Let's suppose I have a Hilbert space $K = L^2(X)$ equipped with a Hamiltonian $H$ such that the Schrödinger equation with respect to $H$ on $K$ describes some boson I'm interested in, and I want to create and annihilate a bunch of these bosons. So I construct the bosonic Fock space
$$S(K) = \bigoplus_{i \ge 0} S^i(K)$$
where $S^i$ denotes the $i^{th}$ symmetric power. (Is this "second quantization"?) Feel free to assume that $H$ has discrete spectrum.
What is the new Hamiltonian on $S(K)$ (assuming that the bosons don't interact)? How do observables on $K$ translate to $S(K)$?
I'm not entirely sure this is a meaningful question to ask, so feel free to tell me that it's not and that I have to postulate some mechanism by which creation and/or annihilation actually happens. In that case, I would love to be enlightened about how to do this.
Now, various sources (Wikipedia, the Feynman lectures) inform me that $S(K)$ is somehow closely related to the Hilbert space of states of a quantum harmonic oscillator. That is, the creation and annihilation operators one defines in that context are somehow the same as the creation and annihilation operators one can define on $S(K)$, and maybe the Hamiltonians even look the same somehow.

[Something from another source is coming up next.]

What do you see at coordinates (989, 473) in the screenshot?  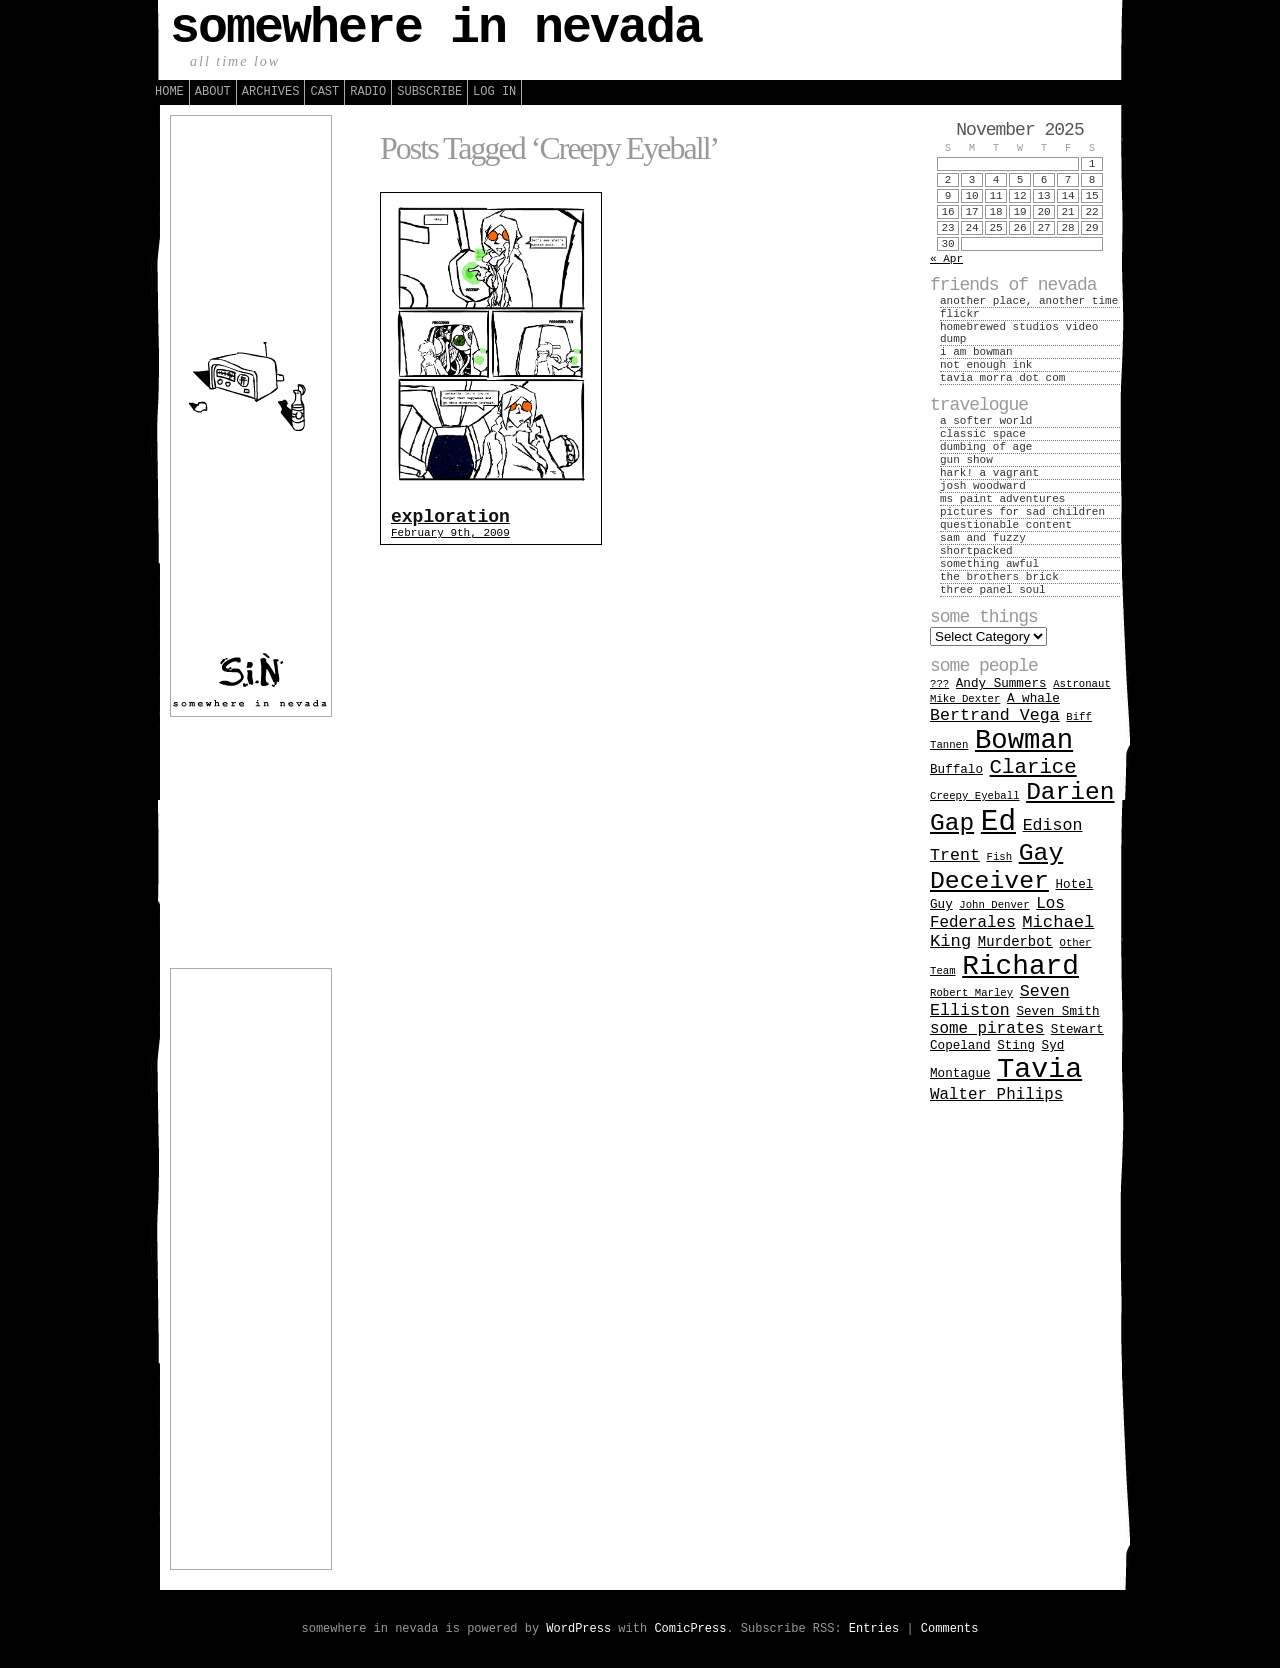 I see `hark! a vagrant` at bounding box center [989, 473].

Why is this? What's going on here?
Assume that I know a teensy bit of ordinary quantum mechanics but no quantum field theory.
Best Answer
Reference: Fetter and Walecka, Quantum Theory of Many Particle Systems, Ch. 1
The Hamiltonian for a SHO is:
$$ H = \sum_{i = 0}^{\infty}\hbar \omega ( a_i^{+} a_i + \frac{1}{2} ) $$
where $\{a^+_i, a_i\}$ are the creation and annihilation operators for the $i^\textrm{th}$ eigenstate (momentum mode). The Fock space $\mathbf{F}$ consists of states of the form:
$$ \vert n_{a_0},n_{a_1}, ...,n_{a_N} \rangle $$
which are obtained by repeatedly acting on the vacuum $\vert 0 \rangle $ by the ladder operators:
$$ \Psi = \vert n_{i_0},n_{i_1}, ...,n_{i_N} \rangle = (a_0^+)^{i_0} (a_1^+)^{i_1} \ldots (a_N^+)^{i_N} \vert 0 \rangle $$
The interpretation of $\Psi$ is as the state which contains $i_k$ quanta of the $k^\textrm{th}$ eigenstate created by application of $(a^+_k)^{i_k}$ on the vacuum.

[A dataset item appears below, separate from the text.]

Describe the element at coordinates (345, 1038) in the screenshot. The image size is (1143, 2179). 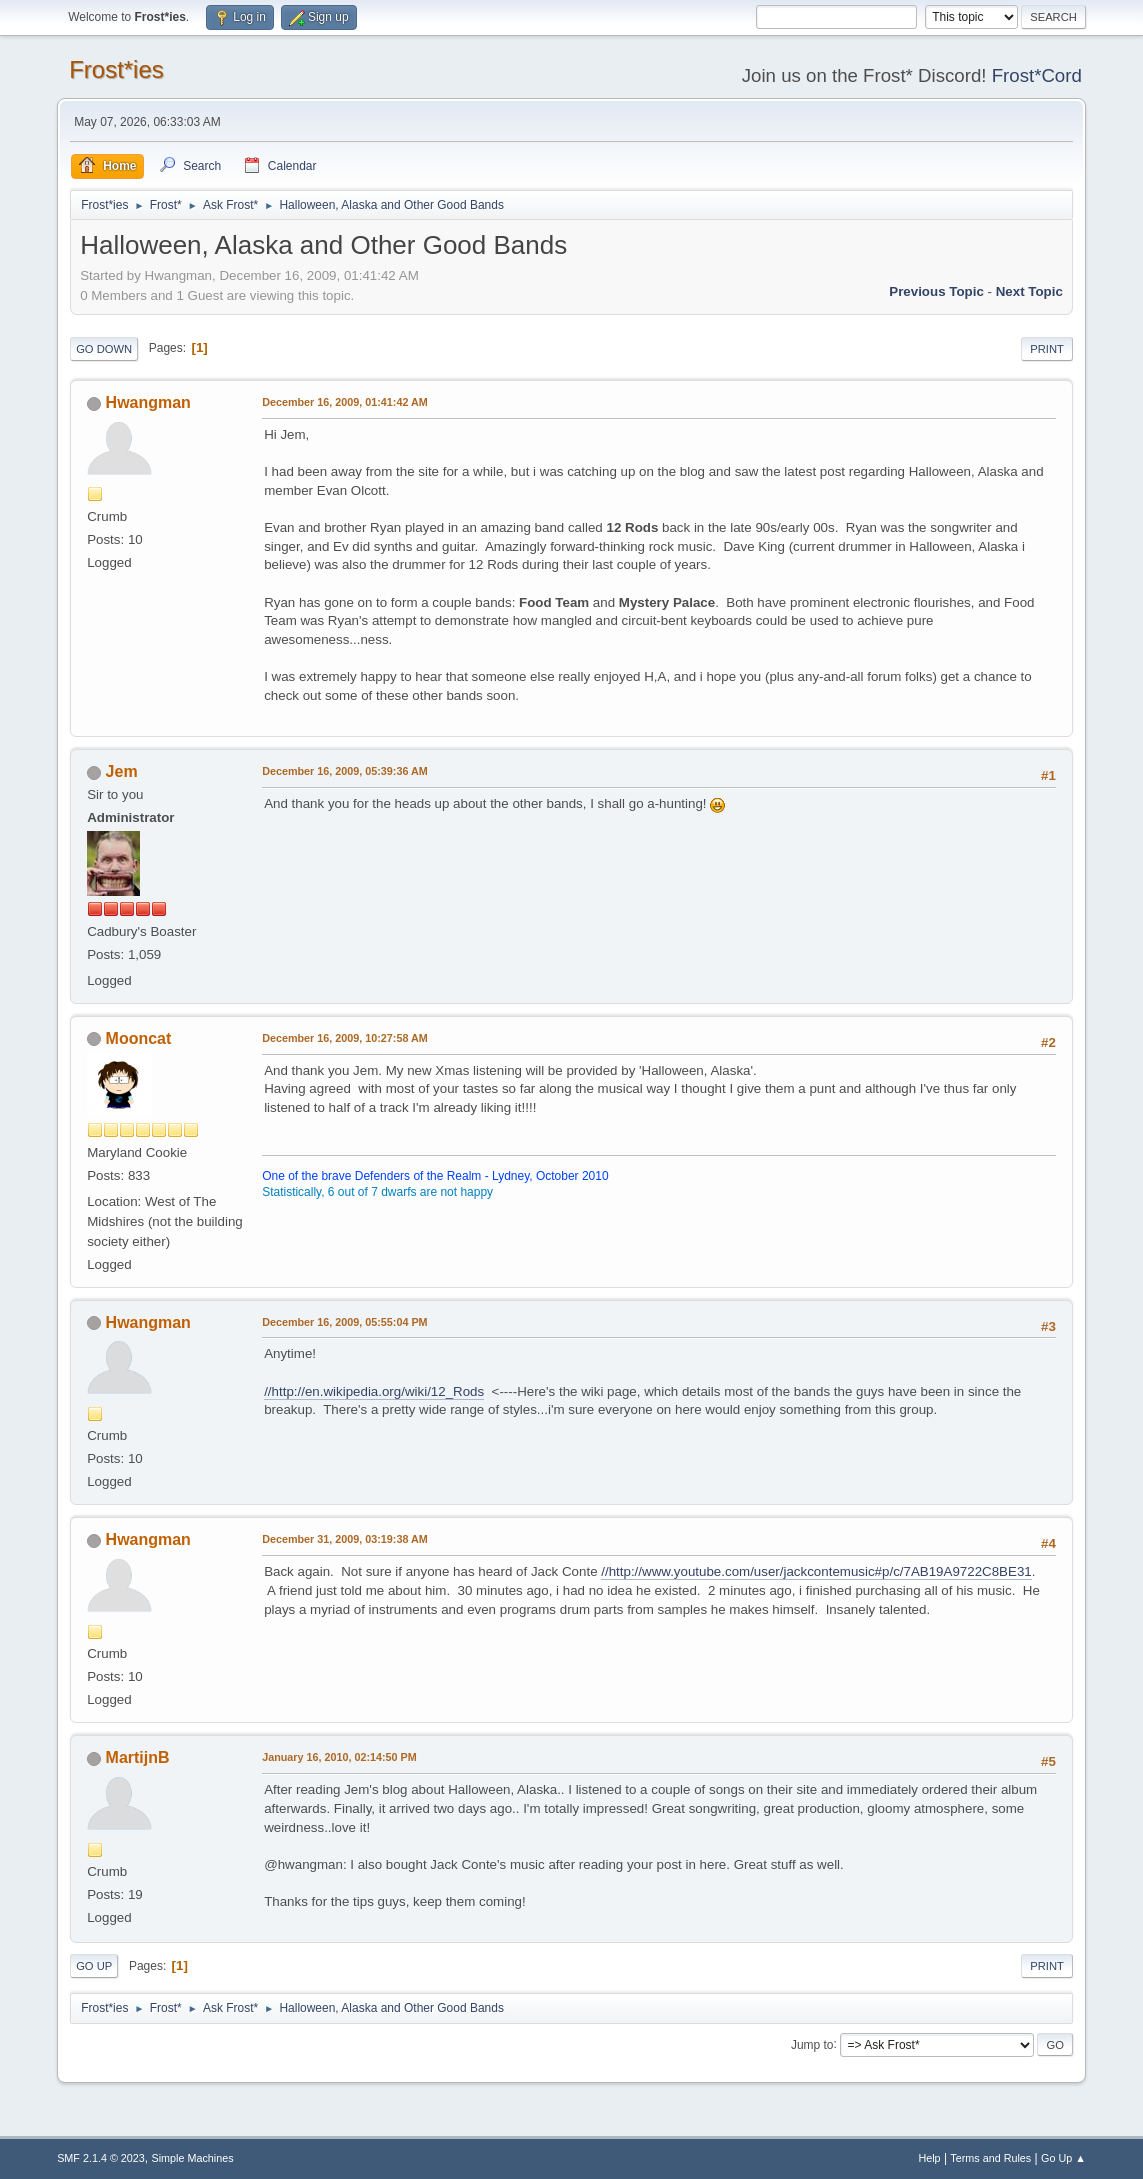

The above state is not normalized until multiplied by factor of the form $\prod_{k=0}^N \frac{1}{\sqrt{k+1}}$. If your excitations are bosonic you are done, because the commutator of the ladder operators $[a^+_i,a_j] = \delta_{ij}$ vanishes for $i\ne j$. However if the statistics of your particles are non-bosonic (fermionic or anyonic) then the order, in which you act on the vacuum with the ladder operators, matters.

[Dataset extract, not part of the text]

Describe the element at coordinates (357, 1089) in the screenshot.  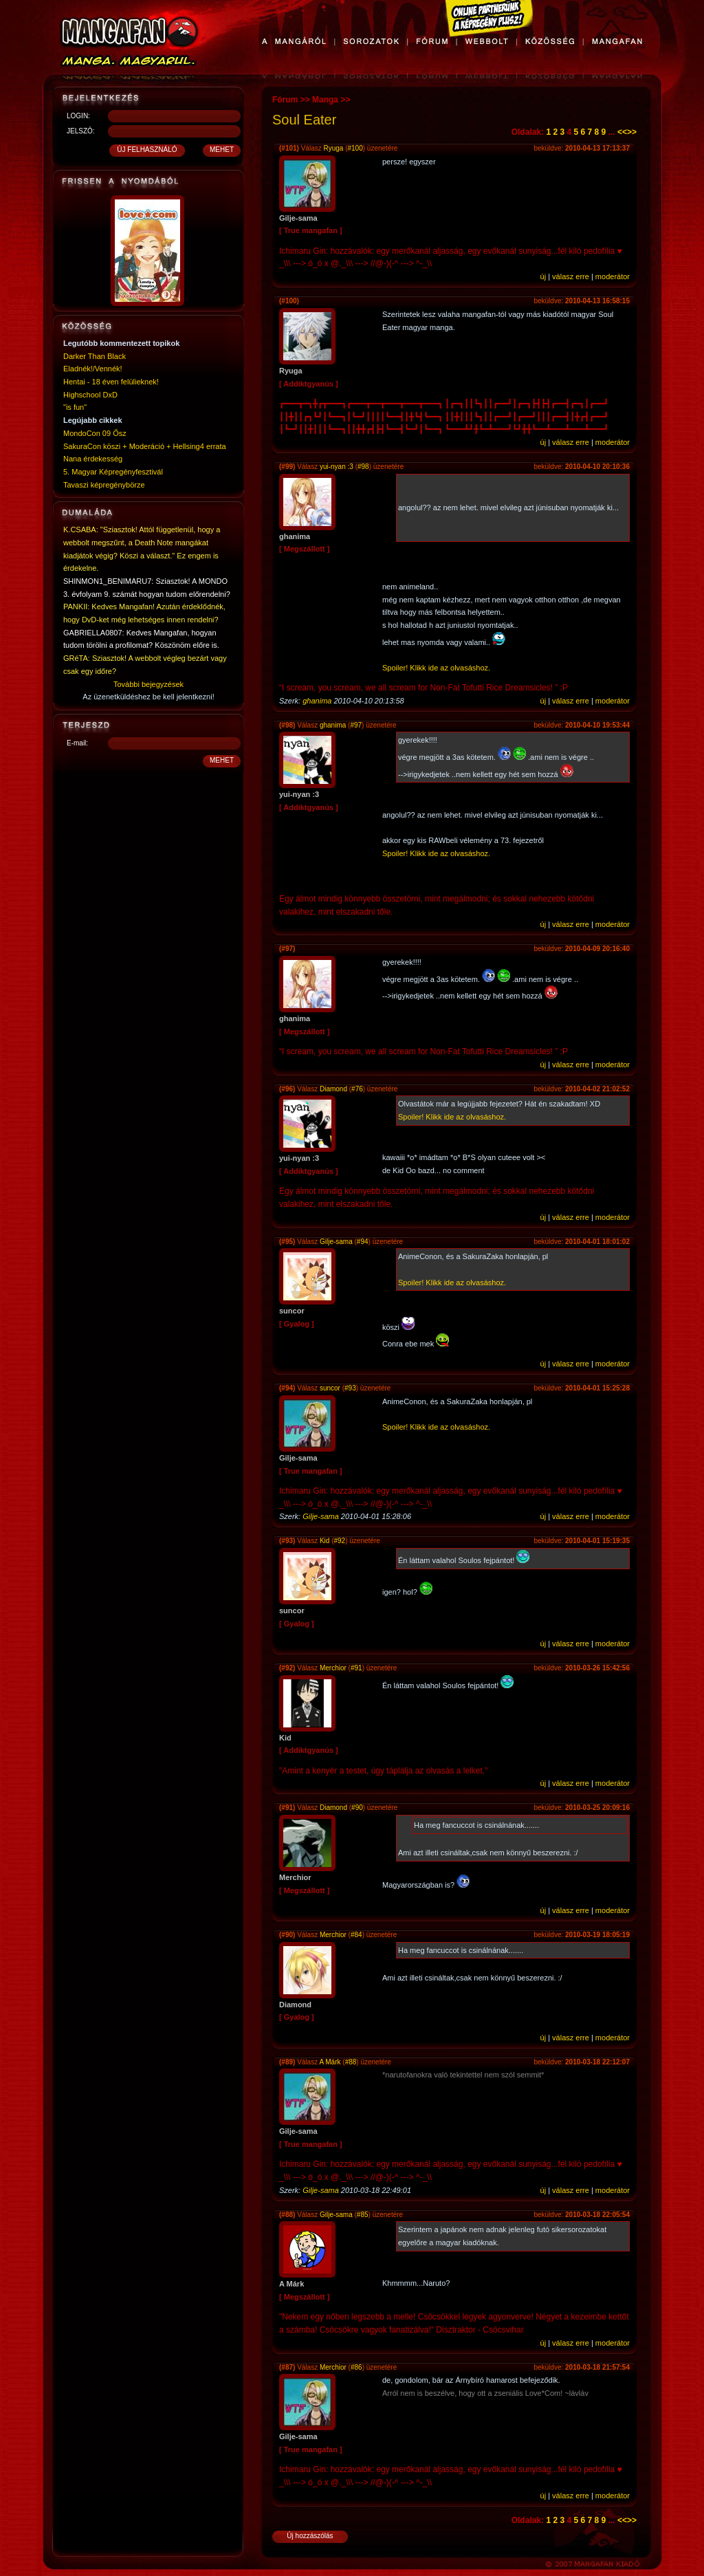 I see `#76` at that location.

Of course, to construct a Fock space $\mathbf{F}$ you do not need to specify a Hamiltonian. Only the ladder operators with their commutation/anti-commutation relations are needed. In usual flat-space problems the ladder operators correspond to our usual fourier modes $ a^+_k \Rightarrow \exp ^{i k x} $. For curved spacetimes this can procedure can be generalized by defining our ladder operators to correspond to suitable positive (negative) frequency solutions of a laplacian on that space. For details, see Wald, QFT in Curved Spacetimes. Now, given any Hamiltonian of the form:
$$ H = \sum_{k=1}^{N} T(x_k) + \frac{1}{2} \sum_{k \ne l = 1}^N V(x_k,x_l) $$
with a kinetic term $T$ for a particle at $x_k$ and a pairwise potential term $V(x_k,x_l)$, one can write down the quantum Hamiltonian in terms of matrix elements of these operators:
$$ H = \sum_{ij} a^+_i \langle i \vert T \vert j \rangle a_i + \frac{1}{2}a^+_i a^+_j \langle ij \vert V \vert kl \rangle a_l a_k $$
where $|i\rangle$ is the state with a single excited quantum corresponding the action of $a^+_i$ on the vacuum. (For details, steps, see Fetter & Walecka, Ch. 1).
I hope this helps resolves some of your doubts. Being as you are from math, there are bound to be semantic differences between my language and yours so if you have any questions at all please don't hesitate to ask.